Kembalinya Nona Sulung Badas

Kembalinya Nona Sulung Badas
50


__ADS_3

Yan Jinyun dan Feng Yuan hendak menolak setelah mendengar saran Qiu Jian. Mereka menarik kembali kata-kata mereka dan menghela nafas lega ketika mereka mendengar kata-kata Yan Jinyu.


Mereka mengira Yan Jinyu tidak setuju dengan saran Qiu Jian. Faktanya, Yan Jinyu juga sangat tidak setuju. Hanya saja ketidaksetujuannya sedikit berbeda dari apa yang mereka pikirkan.


"Tidak?" Qiu Jian tidak senang.


Ini adalah kesempatan bagus untuk memberi pelajaran pada Yan Jinyu. Tidak apa-apa jika Yan Jinyu tidak menyetujuinya. Tapi karena dia sudah setuju, dia secara alami tidak bisa mengatakan tidak dengan mudah.


"Nona Yan, maksudmu kamu tidak ingin bersaing?

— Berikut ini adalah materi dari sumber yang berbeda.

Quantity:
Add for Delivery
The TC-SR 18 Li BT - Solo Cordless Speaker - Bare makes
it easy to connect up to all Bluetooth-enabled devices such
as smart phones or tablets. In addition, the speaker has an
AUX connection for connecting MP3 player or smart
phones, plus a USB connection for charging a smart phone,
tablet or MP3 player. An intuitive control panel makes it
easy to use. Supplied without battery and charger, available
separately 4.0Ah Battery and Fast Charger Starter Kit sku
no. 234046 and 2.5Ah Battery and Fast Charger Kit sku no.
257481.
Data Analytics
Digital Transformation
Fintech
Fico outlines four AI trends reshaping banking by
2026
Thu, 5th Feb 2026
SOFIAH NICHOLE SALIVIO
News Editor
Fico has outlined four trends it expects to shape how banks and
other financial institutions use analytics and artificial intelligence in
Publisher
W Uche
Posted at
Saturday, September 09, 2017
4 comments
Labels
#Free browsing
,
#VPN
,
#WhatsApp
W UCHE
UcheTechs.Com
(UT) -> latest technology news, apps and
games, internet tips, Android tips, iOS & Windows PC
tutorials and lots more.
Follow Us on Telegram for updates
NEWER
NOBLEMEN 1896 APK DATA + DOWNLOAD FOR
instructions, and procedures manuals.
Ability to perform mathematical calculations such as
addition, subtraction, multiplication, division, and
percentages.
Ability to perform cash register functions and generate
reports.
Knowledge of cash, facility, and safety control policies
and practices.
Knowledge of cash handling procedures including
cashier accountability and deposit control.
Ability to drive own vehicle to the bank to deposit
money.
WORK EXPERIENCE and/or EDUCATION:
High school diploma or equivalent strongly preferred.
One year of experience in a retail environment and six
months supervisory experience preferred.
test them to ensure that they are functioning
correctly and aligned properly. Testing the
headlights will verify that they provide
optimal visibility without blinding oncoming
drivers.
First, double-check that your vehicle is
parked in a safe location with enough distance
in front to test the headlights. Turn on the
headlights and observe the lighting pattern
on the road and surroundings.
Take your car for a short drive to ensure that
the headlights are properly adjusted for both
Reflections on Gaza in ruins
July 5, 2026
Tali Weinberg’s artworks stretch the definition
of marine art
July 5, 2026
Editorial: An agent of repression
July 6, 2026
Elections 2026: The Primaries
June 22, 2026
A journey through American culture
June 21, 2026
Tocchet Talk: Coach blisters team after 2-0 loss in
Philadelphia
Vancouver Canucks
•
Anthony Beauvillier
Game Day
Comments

Bagaimana bisa? Dengan lingkungan tumbuh dewasa Nona Yan, saya khawatir Anda belum pernah melihat permainan balap seperti itu sebelumnya. tinggal dan bermain, bagaimana Anda tidak mencoba untuk mengalaminya sendiri? Saya tahu bahwa Nona Yan mungkin bahkan tidak pernah menyentuh mobil di masa lalu, jadi saya tidak bermaksud mempersulit Anda. Biarkan Tuan Muda Feng mengemudi. Anda akan menemaninya di kursi penumpang depan. Apakah tidak apa-apa?"

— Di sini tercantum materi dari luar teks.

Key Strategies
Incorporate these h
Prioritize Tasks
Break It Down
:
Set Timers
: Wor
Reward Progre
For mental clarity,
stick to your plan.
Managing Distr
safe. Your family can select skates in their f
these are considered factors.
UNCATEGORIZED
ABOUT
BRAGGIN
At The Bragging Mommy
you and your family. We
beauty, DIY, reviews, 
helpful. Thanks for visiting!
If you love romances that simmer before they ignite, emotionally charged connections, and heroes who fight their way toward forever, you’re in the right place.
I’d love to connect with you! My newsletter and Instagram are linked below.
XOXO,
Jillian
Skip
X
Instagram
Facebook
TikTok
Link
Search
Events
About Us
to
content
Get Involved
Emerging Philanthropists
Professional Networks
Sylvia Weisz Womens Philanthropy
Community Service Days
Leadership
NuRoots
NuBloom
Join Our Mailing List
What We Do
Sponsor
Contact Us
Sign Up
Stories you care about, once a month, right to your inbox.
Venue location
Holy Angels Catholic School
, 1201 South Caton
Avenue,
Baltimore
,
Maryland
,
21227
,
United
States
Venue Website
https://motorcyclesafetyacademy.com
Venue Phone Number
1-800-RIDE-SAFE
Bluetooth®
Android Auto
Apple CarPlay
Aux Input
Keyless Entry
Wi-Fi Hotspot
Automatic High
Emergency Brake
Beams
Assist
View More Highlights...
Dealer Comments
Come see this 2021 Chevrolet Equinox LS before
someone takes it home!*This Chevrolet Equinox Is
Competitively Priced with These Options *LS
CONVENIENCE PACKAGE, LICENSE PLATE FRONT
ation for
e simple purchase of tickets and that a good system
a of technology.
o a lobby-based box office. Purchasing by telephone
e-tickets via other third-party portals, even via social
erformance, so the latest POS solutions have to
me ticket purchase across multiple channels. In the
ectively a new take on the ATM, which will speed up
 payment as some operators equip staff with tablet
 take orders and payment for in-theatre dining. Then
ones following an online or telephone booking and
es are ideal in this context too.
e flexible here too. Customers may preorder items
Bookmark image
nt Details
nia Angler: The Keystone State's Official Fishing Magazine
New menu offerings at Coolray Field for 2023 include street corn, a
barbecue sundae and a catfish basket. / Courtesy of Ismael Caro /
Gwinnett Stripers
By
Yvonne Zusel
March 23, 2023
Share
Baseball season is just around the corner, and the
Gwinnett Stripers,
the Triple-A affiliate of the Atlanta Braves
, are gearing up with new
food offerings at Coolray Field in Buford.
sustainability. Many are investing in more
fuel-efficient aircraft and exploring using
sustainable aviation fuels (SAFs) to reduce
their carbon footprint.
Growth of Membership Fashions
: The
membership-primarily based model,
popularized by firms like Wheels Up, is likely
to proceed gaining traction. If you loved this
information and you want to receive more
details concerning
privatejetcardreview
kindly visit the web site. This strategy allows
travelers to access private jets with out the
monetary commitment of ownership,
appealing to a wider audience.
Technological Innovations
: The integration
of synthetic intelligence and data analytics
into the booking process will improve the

"Nona Qiu benar. Mereka hanya meminta Anda untuk menemani mereka. Bukannya mereka meminta Anda untuk menyetir sendiri. Mengapa Nona Yan menolak kami? Selain itu, Nona Qiu juga masuk ke mobil jadi ini bukan permintaan yang berlebihan." Zhao Yue berharap mereka akan segera memulai pertarungan. Dia duduk di samping dan menonton pertunjukan.


"Selain itu, dengan keterampilan mengemudi Tuan Muda Feng dan ini adalah tempat yang sering dia mainkan, tidak akan ada bahaya. Jika Nona Yan Sulung masih tidak setuju, bukankah dia akan terlalu tidak sopan kepada Nona Qiu dan Nona Kedua? Tuan Muda Luo?"


Feng Yuan memelototi Zhao Yue ketika dia mendengar itu, "Nona Sulung Zhao, sangat mudah bagi Anda untuk berbicara. Karena Anda sangat mempercayai saya, mengapa Anda tidak menggantikan Jinyu? Nona Sulung Zhao, jangan khawatir. pasti membawamu kembali utuh!"


Zhao Yue tersedak.


Dia tidak ingin ikut campur dalam urusan mereka.


"Tuan Muda Feng pasti bercanda. Bahkan jika Nona Yan Sulung tidak ingin naik panggung, Yun'er masih ada. Bagaimana saya bisa menjadi pusat perhatian?" Setelah mengatakan itu, dia tersenyum dan menatap Yan Jinyun, menunjukkan tatapan yang baik dan hormat.


Yan Jinyun meliriknya dengan dingin dalam diam.


Ini hampir membuat Zhao Yao kehilangan senyumnya.


Ada apa dengan Yan Jinyun baru-baru ini? Dia selalu membuatnya berbicara sendiri di depan umum sekarang! Yan Jinyun tidak seperti ini di masa lalu.


Tentu saja, Zhao Yao tidak tahu bahwa setelah penampilan Yan Jinyu dan pengakuan bertahap Yan Jinyun terhadap Yan Jinyu, Yan Jinyun telah secara halus mengungkapkan sifatnya di depan orang-orang. Hanya saja perubahannya tidak terlalu besar. Bahkan Yan Jinyun sendiri tidak menyadarinya.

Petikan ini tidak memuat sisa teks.